Tarot has its origins in the great courts of 15th century Italian Renaissance. A popular card game, of modular structures and iconography, created to the bespoke order of the great lords of the time. It wasn’t until the 18th century that the first occurrences of tarot card readings appeared, one of whose most renowned practitioners was Antoine Court de Gebelin (1719 / 1725-1784).
If Jimmy Richer has chosen to design a deck of tarot cards, it is undoubtedly because this game shares with his practice a strong attraction for syncretic forces. Tarot’s origins take root in Jewish Kabbalah numerology, are inspired by the symbolic reversal of the present world in medieval carnivals, and draw upon metaphorical associations in Greek mythology. Richer’s work is as fuelled by said ancestral sources as it is by more contemporary ones, such as that
of Belgian graphic artist, Elzo Durt. The work’s title echoes Song VI of the Aeneid, when the Trojan hero Aeneas seizes a golden branch to enter the Underworld.
It is also an undeniable reference to The Golden Bough, a comparative study by the famous ethnologist of myths and religion, James George Frazer (1854-1941).
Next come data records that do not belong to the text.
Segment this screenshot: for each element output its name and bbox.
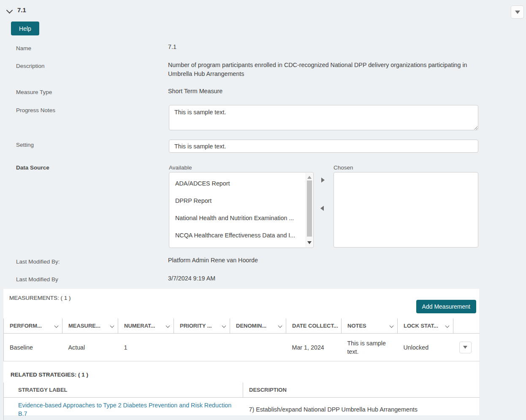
- col-performance-header[interactable]: PERFORM...: [4, 318, 62, 334]
- strategies-header-row: STRATEGY LABEL DESCRIPTION: [4, 382, 480, 398]
- strategy-link[interactable]: Evidence-based Approaches to Type 2 Diab…: [18, 402, 231, 417]
- related-strategies-table: STRATEGY LABEL DESCRIPTION Evidence-base…: [3, 382, 480, 420]
- date-collected-cell: Mar 1, 2024: [286, 334, 342, 361]
- related-strategies-section-title: RELATED STRATEGIES: ( 1 ): [11, 372, 88, 378]
- col-strategy-label-header[interactable]: STRATEGY LABEL: [4, 382, 243, 398]
- col-denominator-header[interactable]: DENOMIN...: [230, 318, 286, 334]
- move-left-arrow-icon[interactable]: [320, 206, 324, 211]
- caret-down-icon: [515, 11, 520, 14]
- col-label: DENOMIN...: [236, 323, 266, 329]
- last-modified-date-value: 3/7/2024 9:19 AM: [168, 274, 215, 283]
- col-numerator-header[interactable]: NUMERAT...: [118, 318, 174, 334]
- scroll-up-icon[interactable]: [307, 176, 312, 179]
- measure-detail-page: 7.1 Help Name 7.1 Description Number of …: [0, 0, 526, 420]
- measurement-row: Baseline Actual 1 Mar 1, 2024 This is sa…: [4, 334, 480, 361]
- available-option[interactable]: ADA/ADCES Report: [169, 175, 306, 192]
- col-measurement-header[interactable]: MEASURE...: [62, 318, 118, 334]
- measurements-table: PERFORM... MEASURE... NUMERAT... PRIORIT…: [3, 318, 480, 361]
- chevron-down-icon: [390, 324, 394, 328]
- progress-notes-label: Progress Notes: [16, 107, 55, 113]
- available-option[interactable]: NCQA Healthcare Effectiveness Data and I…: [169, 227, 306, 244]
- chevron-down-icon: [278, 324, 282, 328]
- chevron-down-icon: [445, 324, 450, 328]
- strategy-label-cell: Evidence-based Approaches to Type 2 Diab…: [4, 398, 243, 420]
- col-priority-header[interactable]: PRIORITY ...: [174, 318, 230, 334]
- col-label: PERFORM...: [10, 323, 42, 329]
- progress-notes-textarea[interactable]: This is sample text.: [169, 105, 478, 130]
- col-label: DATE COLLECT...: [292, 323, 338, 329]
- last-modified-by-value: Platform Admin Rene van Hoorde: [168, 256, 258, 265]
- last-modified-date-label: Last Modified By: [16, 276, 58, 283]
- chosen-listbox[interactable]: [333, 172, 478, 248]
- col-label: NUMERAT...: [124, 323, 155, 329]
- lock-status-cell: Unlocked: [398, 334, 453, 361]
- add-measurement-button[interactable]: Add Measurement: [416, 300, 476, 313]
- last-modified-by-label: Last Modified By:: [16, 258, 60, 265]
- collapse-chevron-down-icon[interactable]: [6, 7, 13, 14]
- setting-input[interactable]: [169, 140, 478, 153]
- page-title: 7.1: [17, 6, 26, 13]
- measurement-type-cell: Actual: [62, 334, 118, 361]
- measure-type-label: Measure Type: [16, 89, 52, 95]
- col-lock-status-header[interactable]: LOCK STAT...: [398, 318, 453, 334]
- header-actions-button[interactable]: [511, 5, 524, 19]
- col-notes-header[interactable]: NOTES: [342, 318, 398, 334]
- available-list-label: Available: [169, 164, 192, 171]
- name-label: Name: [16, 45, 31, 51]
- measurements-panel: MEASUREMENTS: ( 1 ) Add Measurement PERF…: [3, 289, 479, 415]
- chevron-down-icon: [166, 324, 170, 328]
- scroll-down-icon[interactable]: [307, 241, 312, 244]
- performance-cell: Baseline: [4, 334, 62, 361]
- listbox-scrollbar[interactable]: [306, 173, 313, 247]
- col-actions-header: [453, 318, 480, 334]
- measurements-section-title: MEASUREMENTS: ( 1 ): [9, 295, 71, 301]
- numerator-cell: 1: [118, 334, 174, 361]
- measure-type-value: Short Term Measure: [168, 87, 222, 96]
- description-label: Description: [16, 63, 45, 69]
- help-button[interactable]: Help: [11, 22, 39, 35]
- chevron-down-icon: [110, 324, 114, 328]
- actions-cell: [453, 334, 480, 361]
- available-listbox[interactable]: ADA/ADCES Report DPRP Report National He…: [169, 172, 314, 248]
- row-actions-button[interactable]: [459, 342, 472, 353]
- measurements-header-row: PERFORM... MEASURE... NUMERAT... PRIORIT…: [4, 318, 480, 334]
- caret-down-icon: [463, 346, 467, 349]
- chosen-list-label: Chosen: [333, 164, 353, 171]
- col-label: PRIORITY ...: [180, 323, 212, 329]
- scrollbar-thumb[interactable]: [307, 180, 312, 237]
- strategy-description-cell: 7) Establish/expand National DPP Umbrell…: [243, 398, 480, 420]
- col-description-header[interactable]: DESCRIPTION: [243, 382, 480, 398]
- data-source-label: Data Source: [16, 164, 49, 171]
- strategy-row: Evidence-based Approaches to Type 2 Diab…: [4, 398, 480, 420]
- chevron-down-icon: [222, 324, 226, 328]
- available-option[interactable]: National Health and Nutrition Examinatio…: [169, 210, 306, 227]
- col-label: NOTES: [347, 323, 366, 329]
- priority-cell: [174, 334, 230, 361]
- notes-cell: This is sample text.: [342, 334, 398, 361]
- col-label: MEASURE...: [68, 323, 100, 329]
- description-value: Number of program participants enrolled …: [168, 61, 479, 78]
- denominator-cell: [230, 334, 286, 361]
- name-value: 7.1: [168, 43, 176, 51]
- chevron-down-icon: [54, 324, 59, 328]
- setting-label: Setting: [16, 142, 34, 148]
- move-right-arrow-icon[interactable]: [321, 178, 325, 183]
- col-date-collected-header[interactable]: DATE COLLECT...: [286, 318, 342, 334]
- col-label: LOCK STAT...: [404, 323, 438, 329]
- available-option[interactable]: DPRP Report: [169, 192, 306, 210]
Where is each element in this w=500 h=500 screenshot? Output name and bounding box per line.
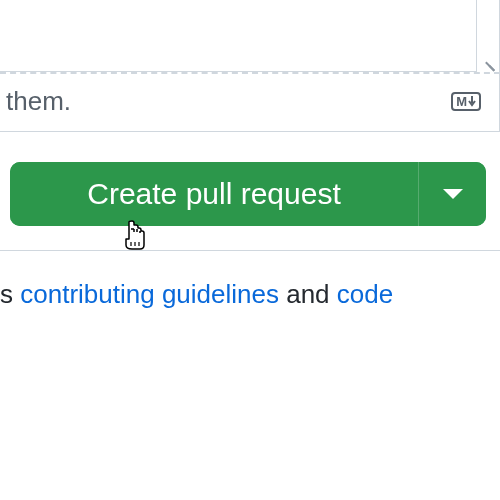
comment-editor[interactable] — [0, 0, 500, 72]
actions-row: Create pull request — [0, 132, 500, 250]
guidelines-text: s contributing guidelines and code — [0, 251, 500, 310]
editor-footer: them. M — [0, 74, 500, 132]
create-pr-button[interactable]: Create pull request — [10, 162, 418, 226]
contributing-guidelines-link[interactable]: contributing guidelines — [20, 279, 279, 309]
markdown-icon[interactable]: M — [451, 92, 481, 111]
create-pr-split-button: Create pull request — [10, 162, 486, 226]
footer-hint-text: them. — [6, 86, 71, 117]
create-pr-label: Create pull request — [87, 177, 340, 211]
code-link[interactable]: code — [337, 279, 393, 309]
text-connector: and — [279, 279, 337, 309]
resize-handle-icon[interactable] — [481, 54, 497, 70]
chevron-down-icon — [443, 189, 463, 199]
create-pr-dropdown-button[interactable] — [418, 162, 486, 226]
text-fragment: s — [0, 279, 20, 309]
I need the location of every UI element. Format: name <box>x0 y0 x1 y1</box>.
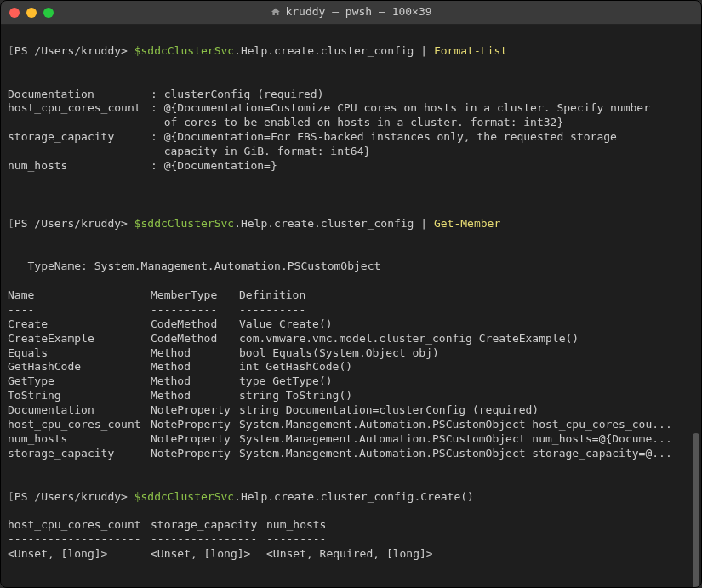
prompt-path: /Users/kruddy> <box>34 490 128 503</box>
scrollbar[interactable] <box>693 433 699 587</box>
cv2: <Unset, [long]> <box>151 547 266 562</box>
prompt-path: /Users/kruddy> <box>34 217 128 230</box>
terminal-body[interactable]: [PS /Users/kruddy> $sddcClusterSvc.Help.… <box>1 25 701 587</box>
window-title: kruddy — pwsh — 100×39 <box>270 5 431 20</box>
gm-def: int GetHashCode() <box>239 360 352 373</box>
fl-row: storage_capacity: @{Documentation=For EB… <box>8 130 617 143</box>
cmd-method: .Help.create.cluster_config <box>234 44 414 57</box>
gm-name: Create <box>8 317 151 332</box>
prompt-path: /Users/kruddy> <box>34 44 128 57</box>
ch1: host_cpu_cores_count <box>8 518 151 533</box>
cd3: --------- <box>266 533 326 545</box>
col-def: Definition <box>239 288 305 301</box>
gm-type: NoteProperty <box>151 447 239 461</box>
typename-label: TypeName: <box>27 260 87 272</box>
gm-def: type GetType() <box>239 374 333 387</box>
gm-row: CreateCodeMethodValue Create() <box>8 317 333 330</box>
titlebar: kruddy — pwsh — 100×39 <box>1 1 701 25</box>
gm-dashes: ------------------------ <box>8 303 305 316</box>
fl-row: of cores to be enabled on hosts in a clu… <box>8 116 563 128</box>
create-dashes: ----------------------------------------… <box>8 533 326 545</box>
fl-value: : clusterConfig (required) <box>151 88 324 100</box>
ch2: storage_capacity <box>151 518 266 533</box>
cmd-method: .Help.create.cluster_config <box>234 217 414 230</box>
fl-row: num_hosts: @{Documentation=} <box>8 159 277 172</box>
gm-type: NoteProperty <box>151 432 239 447</box>
gm-row: ToStringMethodstring ToString() <box>8 389 352 402</box>
cmd-var: $sddcClusterSvc <box>134 44 234 57</box>
fl-value: capacity in GiB. format: int64} <box>151 145 370 157</box>
fl-name: storage_capacity <box>8 130 151 145</box>
maximize-icon[interactable] <box>43 8 54 18</box>
gm-def: Value Create() <box>239 317 333 330</box>
gm-row: EqualsMethodbool Equals(System.Object ob… <box>8 346 439 359</box>
cd1: -------------------- <box>8 533 151 547</box>
bracket-open: [ <box>8 44 14 57</box>
gm-row: DocumentationNotePropertystring Document… <box>8 403 539 416</box>
col-dash: ---------- <box>239 303 305 316</box>
cmd-method-create: .Help.create.cluster_config.Create() <box>234 490 474 503</box>
gm-def: System.Management.Automation.PSCustomObj… <box>239 432 672 445</box>
gm-def: string Documentation=clusterConfig (requ… <box>239 403 539 416</box>
cmd-var: $sddcClusterSvc <box>134 490 234 503</box>
fl-name: num_hosts <box>8 159 151 174</box>
gm-type: NoteProperty <box>151 418 239 432</box>
create-values: <Unset, [long]><Unset, [long]><Unset, Re… <box>8 547 433 560</box>
terminal-window: kruddy — pwsh — 100×39 [PS /Users/kruddy… <box>0 0 702 588</box>
prompt-ps: PS <box>14 44 28 57</box>
gm-row: CreateExampleCodeMethodcom.vmware.vmc.mo… <box>8 332 579 345</box>
fl-value: : @{Documentation=For EBS-backed instanc… <box>151 130 617 143</box>
cmd-getmember: Get-Member <box>434 217 500 230</box>
col-dash: ---------- <box>151 303 239 317</box>
ch3: num_hosts <box>266 518 326 531</box>
gm-name: storage_capacity <box>8 447 151 461</box>
gm-type: Method <box>151 374 239 389</box>
gm-name: CreateExample <box>8 332 151 346</box>
prompt-ps: PS <box>14 490 28 503</box>
gm-def: bool Equals(System.Object obj) <box>239 346 439 359</box>
gm-type: NoteProperty <box>151 403 239 418</box>
cmd-var: $sddcClusterSvc <box>134 217 234 230</box>
gm-type: CodeMethod <box>151 317 239 332</box>
gm-row: num_hostsNotePropertySystem.Management.A… <box>8 432 672 445</box>
gm-def: System.Management.Automation.PSCustomObj… <box>239 447 672 460</box>
fl-value: of cores to be enabled on hosts in a clu… <box>151 116 563 128</box>
gm-row: host_cpu_cores_countNotePropertySystem.M… <box>8 418 672 431</box>
fl-name: Documentation <box>8 88 151 102</box>
gm-name: host_cpu_cores_count <box>8 418 151 432</box>
col-name: Name <box>8 288 151 303</box>
gm-def: com.vmware.vmc.model.cluster_config Crea… <box>239 332 579 345</box>
gm-name: num_hosts <box>8 432 151 447</box>
fl-name: host_cpu_cores_count <box>8 101 151 116</box>
fl-value: : @{Documentation=} <box>151 159 277 172</box>
traffic-lights <box>9 8 54 18</box>
cmd-pipe: | <box>414 44 433 57</box>
gm-type: Method <box>151 346 239 361</box>
gm-name: GetType <box>8 374 151 389</box>
cd2: ---------------- <box>151 533 266 547</box>
create-header: host_cpu_cores_countstorage_capacitynum_… <box>8 518 326 531</box>
gm-name: GetHashCode <box>8 360 151 374</box>
bracket-open: [ <box>8 490 14 503</box>
prompt-ps: PS <box>14 217 28 230</box>
fl-value: : @{Documentation=Customize CPU cores on… <box>151 101 650 114</box>
gm-type: CodeMethod <box>151 332 239 346</box>
cv1: <Unset, [long]> <box>8 547 151 562</box>
fl-row: Documentation: clusterConfig (required) <box>8 88 324 100</box>
gm-def: System.Management.Automation.PSCustomObj… <box>239 418 672 431</box>
gm-row: GetTypeMethodtype GetType() <box>8 374 333 387</box>
gm-name: Equals <box>8 346 151 361</box>
col-dash: ---- <box>8 303 151 317</box>
gm-name: ToString <box>8 389 151 403</box>
gm-def: string ToString() <box>239 389 352 402</box>
cmd-pipe: | <box>414 217 433 230</box>
fl-row: host_cpu_cores_count: @{Documentation=Cu… <box>8 101 650 114</box>
col-type: MemberType <box>151 288 239 303</box>
typename-value: System.Management.Automation.PSCustomObj… <box>94 260 381 272</box>
fl-row: capacity in GiB. format: int64} <box>8 145 370 157</box>
gm-row: GetHashCodeMethodint GetHashCode() <box>8 360 352 373</box>
cv3: <Unset, Required, [long]> <box>266 547 433 560</box>
minimize-icon[interactable] <box>26 8 37 18</box>
close-icon[interactable] <box>9 8 20 18</box>
gm-row: storage_capacityNotePropertySystem.Manag… <box>8 447 672 460</box>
The origin of Richer’s piece is to be found in a series of drawings
grouped together in the publication, Traité de magie ordinaire, published by the artist in 2018, following his residency in Monflanquin in 2017. This book, a sort of grimoire, or book of spells, details simple formulas on “how not to lose one’s bearings” or “how to recognise somebody one has not yet met”; it could be the product of a marriage between the works of Alfred Jarry and Jacques Carelman’s, wavering between a rationalism of the absurd and the science of reversal. These propositions are all accompanied by a plethora of illustrations destined to become tattoos, made by the artist himself.
In Richer’s practice, both tarot divination and tattoos become new rituals which allow him to question our ways of belief. Having recourse to predetermined actions, the artist endeavours to establish a pact of trust with the visitor, steering him or her to doubt the world and its representations: should one believe or disbelieve these images? Remain a convinced iconoclast, or a hopeless iconophile?
The artist’s questioning of our convictions is upheld by a visual imagination that unfolds through multiple mediums, which he perceives as an infinitely political means of probing our belief systems and the organisation of our societies from which they stem.
Hermes Trismegistus’2
quote taken from The Emerald Tablet brings together under one philosophy the constituent elements of the universe and proves their interdependencies. This ancient, mythical text furnishes a symbolic reading of the world in drawing a parallel with singular images. The power of a tarot deck abides precisely where it
can be emancipated from its history. Having understood this, Richer puts forth a tarot oscillating between a work of art, game and ritual, becoming an invaluable tool to deconstruct and rethink the contemporary world and its icons.